Maryland Herdshare Case Appealed
By Pete Kennedy
On October 13, attorneys for Buckeystown Dairy farmer Kevin Oyarzo filed a petition for a writ of certiorari to the Maryland Court of Appeals asking the court to review an adverse ruling by the State Court of Special Appeals. On August 26, that court had affirmed a lower court ruling that rejected Oyarzo's challenge to the state regulatory ban on herd/cow-share arrangements [Kevin Oyarzo v. Maryland Department of Health and Mental Hygiene, et al.].
Under Maryland law, the sale of raw milk is prohibited.
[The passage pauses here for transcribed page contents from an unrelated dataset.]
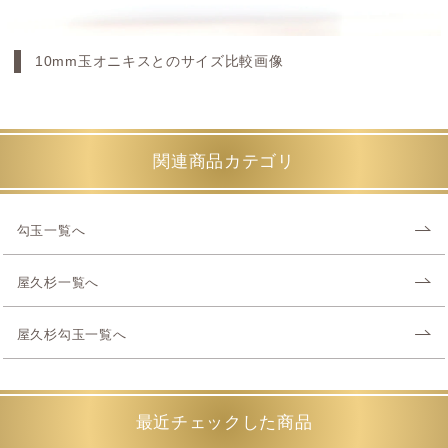
10mm玉オニキスとのサイズ比較画像
関連商品カテゴリ
勾玉一覧へ
屋久杉一覧へ
屋久杉勾玉一覧へ
最近チェックした商品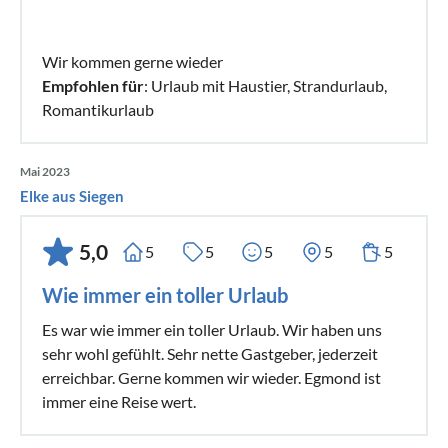
Wir kommen gerne wieder
Empfohlen für
: Urlaub mit Haustier, Strandurlaub,
Romantikurlaub
Mai 2023
Elke aus Siegen
5,0
5
5
5
5
5
Wie immer ein toller Urlaub
Es war wie immer ein toller Urlaub. Wir haben uns
sehr wohl gefühlt. Sehr nette Gastgeber, jederzeit
erreichbar. Gerne kommen wir wieder. Egmond ist
immer eine Reise wert.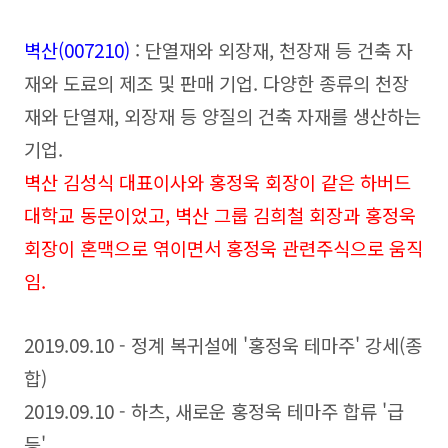
벽산(007210)
: 단열재와 외장재, 천장재 등 건축 자
재와 도료의 제조 및 판매 기업. 다양한 종류의 천장
재와 단열재, 외장재 등 양질의 건축 자재를 생산하는
기업.
벽산 김성식 대표이사와 홍정욱 회장이 같은 하버드
대학교 동문이었고, 벽산 그룹 김희철 회장과 홍정욱
회장이 혼맥으로 엮이면서 홍정욱 관련주식으로 움직
임.
2019.09.10 - 정계 복귀설에 '홍정욱 테마주' 강세(종
합)
2019.09.10 - 하츠, 새로운 홍정욱 테마주 합류 '급
등'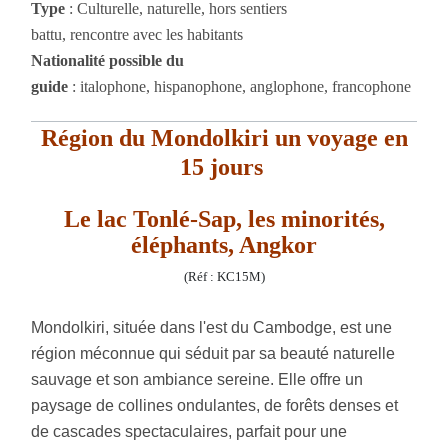
Type
: Culturelle, naturelle, hors sentiers
battu, rencontre avec les habitants
Nationalité possible du
guide
: italophone, hispanophone, anglophone, francophone
Région du Mondolkiri un voyage en
15 jours
Le lac Tonlé-Sap, les minorités,
éléphants, Angkor
(Réf : KC15M)
Mondolkiri, située dans l'est du Cambodge, est une
région méconnue qui séduit par sa beauté naturelle
sauvage et son ambiance sereine. Elle offre un
paysage de collines ondulantes, de forêts denses et
de cascades spectaculaires, parfait pour une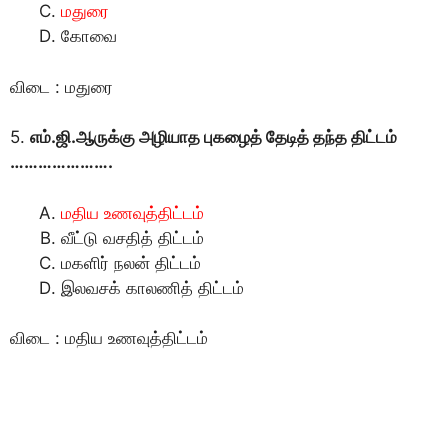
மதுரை
கோவை
விடை : மதுரை
5.
எம்.ஜி.ஆருக்கு அழியாத புகழைத் தேடித் தந்த திட்டம்
………………….
மதிய உணவுத்திட்டம்
வீட்டு வசதித் திட்டம்
மகளிர் நலன் திட்டம்
இலவசக் காலணித் திட்டம்
விடை : மதிய உணவுத்திட்டம்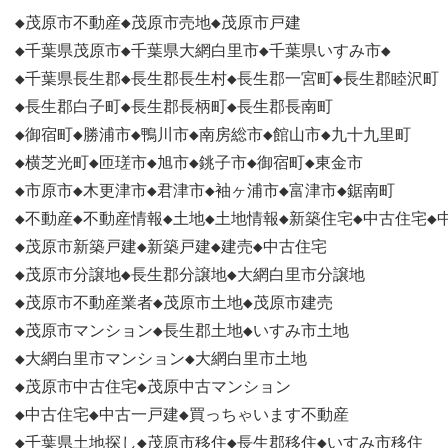
◆茂原市不動産◆茂原市売地◆茂原市戸建

◆千葉県茂原市◆千葉県大網白里市◆千葉県いすみ市◆

◆千葉県長生郡◆長生郡長生村◆長生郡一宮町◆長生郡睦沢町

◆長生郡白子町◆長生郡長柄町◆長生郡長南町

◆御宿町◆勝浦市◆鴨川市◆南房総市◆館山市◆九十九里町

◆横芝光町◆匝瑳市◆旭市◆銚子市◆御宿町◆東金市

◆市原市◆木更津市◆君津市◆袖ヶ浦市◆富津市◆鋸南町

◆不動産◆不動産情報◆土地◆土地情報◆新築住宅◆中古住宅◆中
◆茂原市新築戸建◆新築戸建◆建売◆中古住宅

◆茂原市分譲地◆長生郡分譲地◆大網白里市分譲地

◆茂原市不動産業者◆茂原市土地◆茂原市建売

◆茂原市マンション◆長生郡土地◆いすみ市土地

◆大網白里市マンション◆大網白里市土地

◆茂原市中古住宅◆茂原中古マンション

◆中古住宅◆中古一戸建◆買っちゃいます不動産

◆千葉県土地探し◆茂原市移住◆長生郡移住◆いすみ市移住
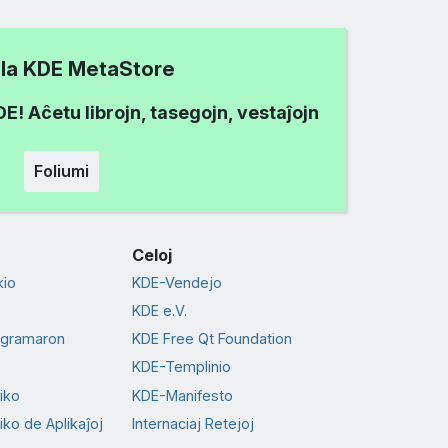
i la KDE MetaStore
! Aĉetu librojn, tasegojn, vestaĵojn
Foliumi
Celoj
io
KDE-Vendejo
KDE e.V.
ogramaron
KDE Free Qt Foundation
KDE-Templinio
tiko
KDE-Manifesto
iko de Aplikaĵoj
Internaciaj Retejoj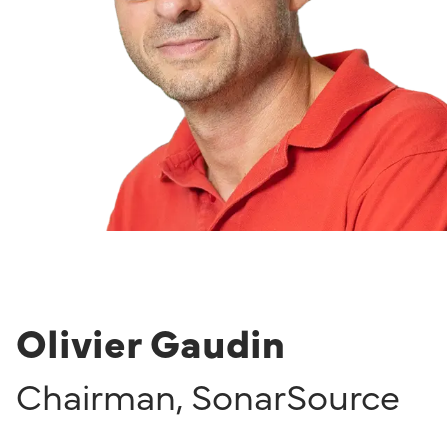
Olivier Gaudin
Chairman
,
SonarSource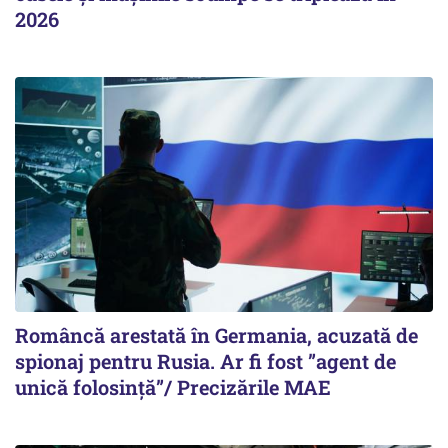
2026
Româncă arestată în Germania, acuzată de
spionaj pentru Rusia. Ar fi fost ”agent de
unică folosință”/ Precizările MAE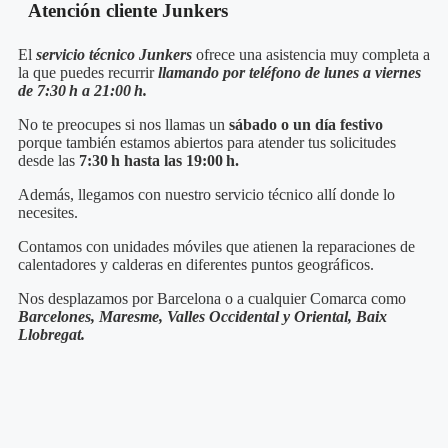
Atención cliente Junkers
El
servicio técnico Junkers
ofrece una asistencia muy completa a
la que puedes recurrir
llamando por teléfono de lunes a viernes
de 7:30 h a 21:00 h.
No te preocupes si nos llamas un
sábado o un día festivo
porque también estamos abiertos para atender tus solicitudes
desde las
7:30 h hasta las 19:00 h.
Además, llegamos con nuestro servicio técnico
allí donde lo
necesites.
Contamos con unidades móviles que atienen la reparaciones de
calentadores y calderas en diferentes puntos geográficos.
Nos desplazamos por Barcelona o a cualquier Comarca como
Barcelones, Maresme, Valles Occidental y Oriental, Baix
Llobregat.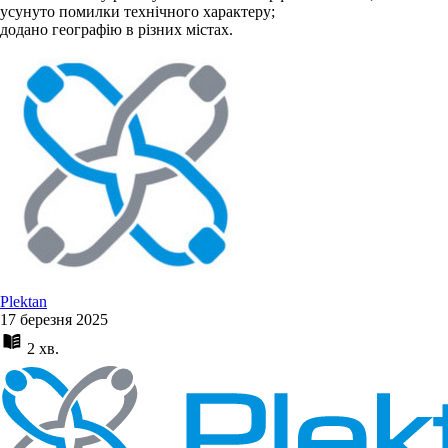
усунуто помилки технічного характеру;
додано географію в різних містах.
Plektan
17 березня 2025
2 хв.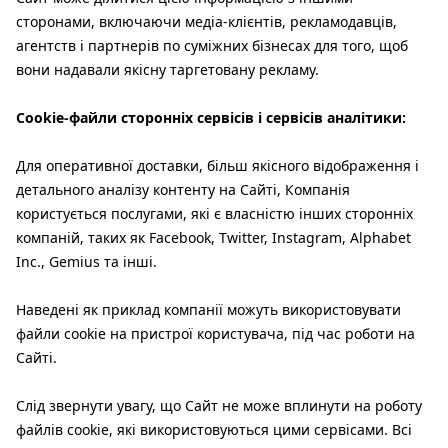
сторонами, включаючи медіа-клієнтів, рекламодавців,
агентств і партнерів по суміжних бізнесах для того, щоб
вони надавали якісну таргетовану рекламу.
Cookie-файли сторонніх сервісів і сервісів аналітики:
Для оперативної доставки, більш якісного відображення і
детального аналізу контенту на Сайті, Компанія
користується послугами, які є власністю інших сторонніх
компаній, таких як Facebook, Twitter, Instagram, Alphabet
Inc., Gemius та інші.
Наведені як приклад компанії можуть використовувати
файли cookie на пристрої користувача, під час роботи на
Сайті.
Слід звернути увагу, що Сайт не може вплинути на роботу
файлів cookie, які використовуються цими сервісами. Всі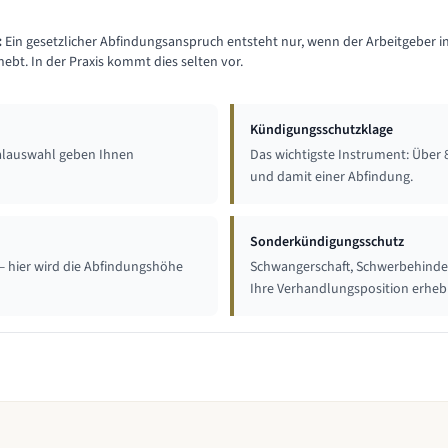
:
Ein gesetzlicher Abfindungsanspruch entsteht nur, wenn der Arbeitgeber i
ebt. In der Praxis kommt dies selten vor.
Kündigungsschutzklage
zialauswahl geben Ihnen
Das wichtigste Instrument: Über 
und damit einer Abfindung.
Sonderkündigungsschutz
— hier wird die Abfindungshöhe
Schwangerschaft, Schwerbehinder
Ihre Verhandlungsposition erhebl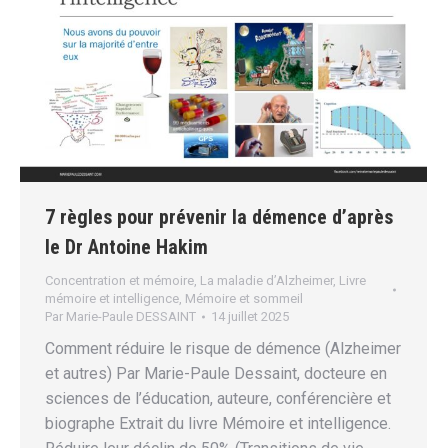
7 règles pour prévenir la démence d’après
le Dr Antoine Hakim
Concentration et mémoire
,
La maladie d’Alzheimer
,
Livre
mémoire et intelligence
,
Mémoire et sommeil
Par
Marie-Paule DESSAINT
14 juillet 2025
Comment réduire le risque de démence (Alzheimer
et autres) Par Marie-Paule Dessaint, docteure en
sciences de l’éducation, auteure, conférencière et
biographe Extrait du livre Mémoire et intelligence.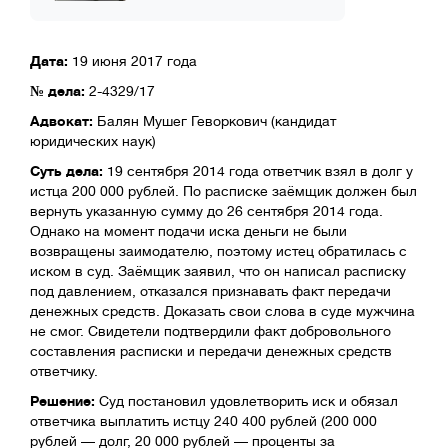
Дата:
19 июня 2017 года
№ дела:
2-4329/17
Адвокат:
Балян Мушег Геворкович (кандидат
юридических наук)
Суть дела:
19 сентября 2014 года ответчик взял в долг у
истца 200 000 рублей. По расписке заёмщик должен был
вернуть указанную сумму до 26 сентября 2014 года.
Однако на момент подачи иска деньги не были
возвращены заимодателю, поэтому истец обратилась с
иском в суд. Заёмщик заявил, что он написал расписку
под давлением, отказался признавать факт передачи
денежных средств. Доказать свои слова в суде мужчина
не смог. Свидетели подтвердили факт добровольного
составления расписки и передачи денежных средств
ответчику.
Решение:
Суд постановил удовлетворить иск и обязал
ответчика выплатить истцу 240 400 рублей (200 000
рублей — долг, 20 000 рублей — проценты за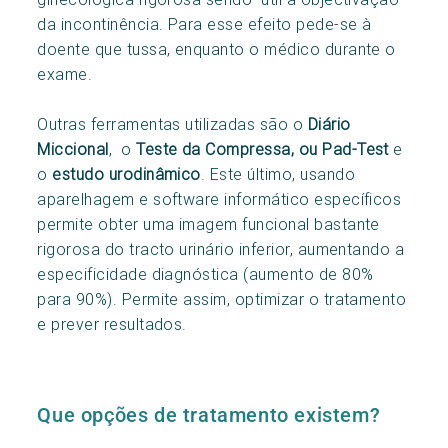
da incontinência. Para esse efeito pede-se à
doente que tussa, enquanto o médico durante o
exame.
Outras ferramentas utilizadas são o
Diário
Miccional
, o
Teste da Compressa, ou Pad-Test
e
o
estudo urodinâmico
. Este último, usando
aparelhagem e software informático específicos
permite obter uma imagem funcional bastante
rigorosa do tracto urinário inferior, aumentando a
especificidade diagnóstica (aumento de 80%
para 90%). Permite assim, optimizar o tratamento
e prever resultados.
Que opções de tratamento existem?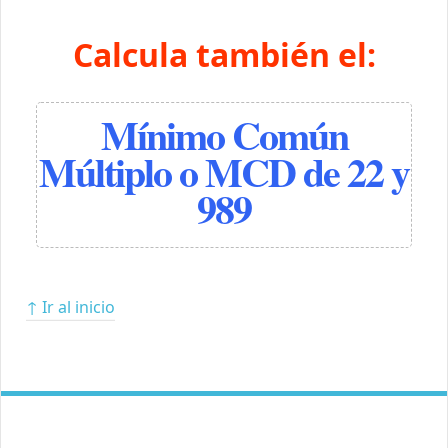
Calcula también el:
Mínimo Común
Múltiplo o MCD de 22 y
989
↑ Ir al inicio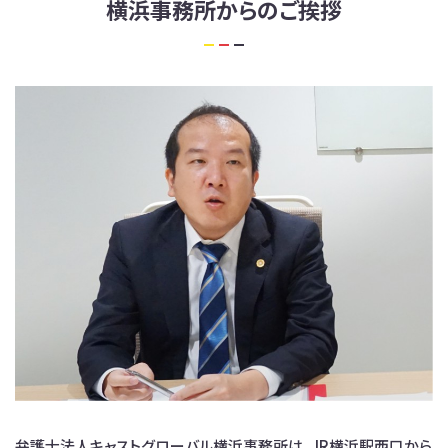
横浜事務所からのご挨拶
弁護士法人キャストグローバル横浜事務所は、JR横浜駅西口から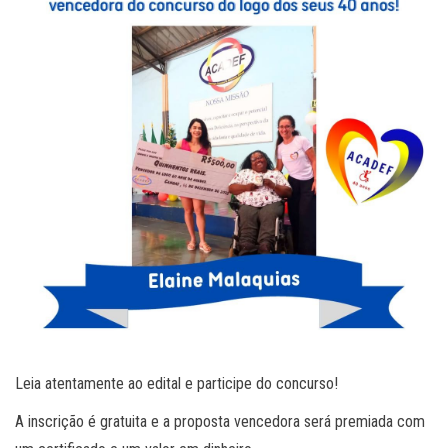
Leia atentamente ao edital e participe do concurso!
A inscrição é gratuita e a proposta vencedora será premiada com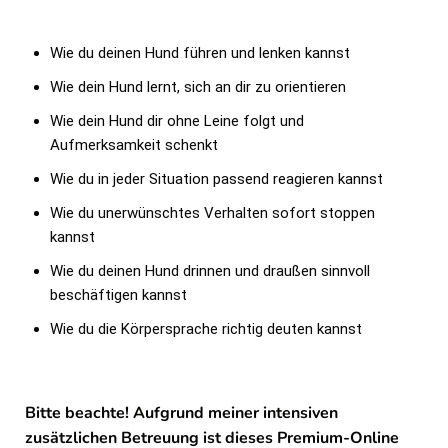
Wie du deinen Hund führen und lenken kannst
Wie dein Hund lernt, sich an dir zu orientieren
Wie dein Hund dir ohne Leine folgt und
Aufmerksamkeit schenkt
Wie du in jeder Situation passend reagieren kannst
Wie du unerwünschtes Verhalten sofort stoppen
kannst
Wie du deinen Hund drinnen und draußen sinnvoll
beschäftigen kannst
Wie du die Körpersprache richtig deuten kannst
Bitte beachte!
Aufgrund meiner intensiven
zusätzlichen Betreuung ist dieses Premium-Online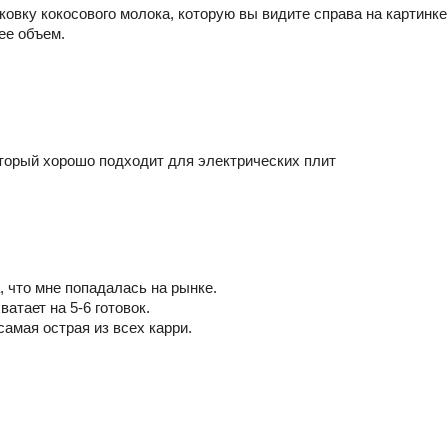
овку кокосового молока, которую вы видите справа на картинке
ее объем.
который хорошо подходит для электрических плит
, что мне попадалась на рынке.
хватает на 5-6 готовок.
самая острая из всех карри.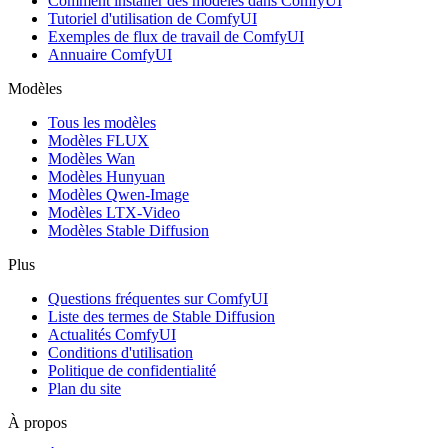
Comment installer des modèles dans ComfyUI
Tutoriel d'utilisation de ComfyUI
Exemples de flux de travail de ComfyUI
Annuaire ComfyUI
Modèles
Tous les modèles
Modèles FLUX
Modèles Wan
Modèles Hunyuan
Modèles Qwen-Image
Modèles LTX-Video
Modèles Stable Diffusion
Plus
Questions fréquentes sur ComfyUI
Liste des termes de Stable Diffusion
Actualités ComfyUI
Conditions d'utilisation
Politique de confidentialité
Plan du site
À propos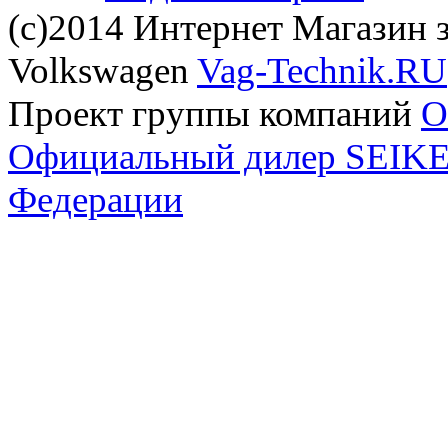
(с)2014 Интернет Магазин з
Volkswagen
Vag-Technik.RU
Проект группы компаний
O
Официальный дилер SEIKEL
Федерации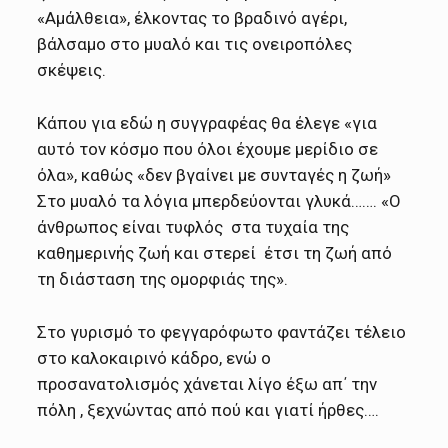
«Αμάλθεια», έλκοντας το βραδινό αγέρι,
βάλσαμο στο μυαλό και τις ονειροπόλες
σκέψεις.
Κάπου για εδώ η συγγραφέας θα έλεγε «για
αυτό τον κόσμο που όλοι έχουμε μερίδιο σε
όλα», καθώς «δεν βγαίνει με συνταγές η ζωή»
Στο μυαλό τα λόγια μπερδεύονται γλυκά……. «Ο
άνθρωπος είναι τυφλός στα τυχαία της
καθημερινής ζωή και στερεί έτσι τη ζωή από
τη διάσταση της ομορφιάς της».
Στο γυρισμό το φεγγαρόφωτο φαντάζει τέλειο
στο καλοκαιρινό κάδρο, ενώ ο
προσανατολισμός χάνεται λίγο έξω απ΄ την
πόλη , ξεχνώντας από πού και γιατί ήρθες….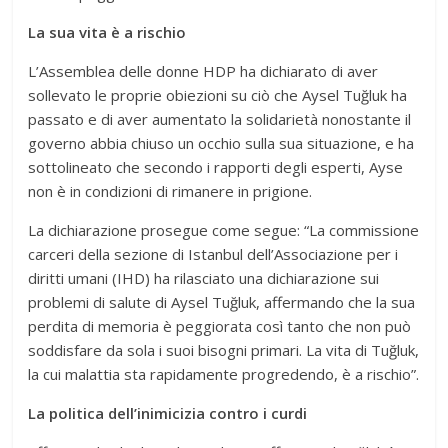
La sua vita è a rischio
L’Assemblea delle donne HDP ha dichiarato di aver
sollevato le proprie obiezioni su ciò che Aysel Tuğluk ha
passato e di aver aumentato la solidarietà nonostante il
governo abbia chiuso un occhio sulla sua situazione, e ha
sottolineato che secondo i rapporti degli esperti, Ayse
non è in condizioni di rimanere in prigione.
La dichiarazione prosegue come segue: “La commissione
carceri della sezione di Istanbul dell’Associazione per i
diritti umani (IHD) ha rilasciato una dichiarazione sui
problemi di salute di Aysel Tuğluk, affermando che la sua
perdita di memoria è peggiorata così tanto che non può
soddisfare da sola i suoi bisogni primari. La vita di Tuğluk,
la cui malattia sta rapidamente progredendo, è a rischio”.
La politica dell’inimicizia contro i curdi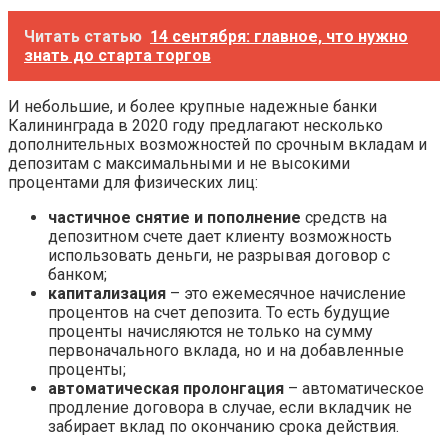
Читать статью
14 сентября: главное, что нужно
знать до старта торгов
И небольшие, и более крупные надежные банки
Калининграда в 2020 году предлагают несколько
дополнительных возможностей по срочным вкладам и
депозитам с максимальными и не высокими
процентами для физических лиц:
частичное снятие и пополнение
средств на
депозитном счете дает клиенту возможность
использовать деньги, не разрывая договор с
банком;
капитализация
– это ежемесячное начисление
процентов на счет депозита. То есть будущие
проценты начисляются не только на сумму
первоначального вклада, но и на добавленные
проценты;
автоматическая пролонгация
– автоматическое
продление договора в случае, если вкладчик не
забирает вклад по окончанию срока действия.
In 2006 shortly after Oyarzo presented a herdshare contract to the Maryland Department of Health and Mental Hygiene (MDHMH) for approval, the agency issued a regulation expanding the definition of "sale" to cover the "transfer or dispensing of milk and milk products" and "the sale of shares or interest in a cow, goat, or other lactating hooved mammal, or herd of cows, or other lactating hooved mammals." Oyarzo's herdshare contract called for the farmer to "sell fractional ownership interests in a herd of dairy cattle, after which he would board and care for the cows, and then provide the raw milk produced by those cows to the owners of the herd in accordance with their percentages of ownership."
In ruling for MDHDH, the Court of Special Appeals found that "[e]ven if the transaction proposed by Oyarzo does not fit within the traditional framework of the sale of milk by one party to another, when the entire package is considered--including the fact that the specific agister's services are a mandatory component of the purchase of the interest in the herd, the fact that the arrangement requires the recipients of the raw milk to continue paying ongoing fees to the dairy farmer for as long as the ownership interest in the herd continues, and the fact that the most apparent benefit, if not the only benefit, the contracting parties receive for monies paid to Oyarzo would be the right to receive raw milk--the scheme has sufficient characteristics of a sale of milk to be an arrangement the Department may regulate and prohibit."
Despite ruling against Oyarzo, the Court of Special Appeals did acknowledge that cow-share and herd-share arrangments can be valid under the law, stating that "(a) it is not illegal in Maryland for the owner of a dairy cow to drink the raw milk which that cow produces; (b) it is not illegal in Maryland to sell a fractional interest in a herd of dairy cattle; and (c) it is not illegal in Maryland for an agister to provide agistment services by boarding and caring for dairy cows owned by others."
A major contention of Oyarzo in his petition to the Maryland high court is that, in effect, the Court of Special Appeals made these types of conduct illegal by upholding the regulation banning herdshares. The petition also claims that the Court of Special Appeals has improperly held that MDHMH can regulate any transaction involving the distribution of milk instead of only transactions concerning sales. The Court of Appeals is expected to make its decision on whether to hear the case sometime later this month.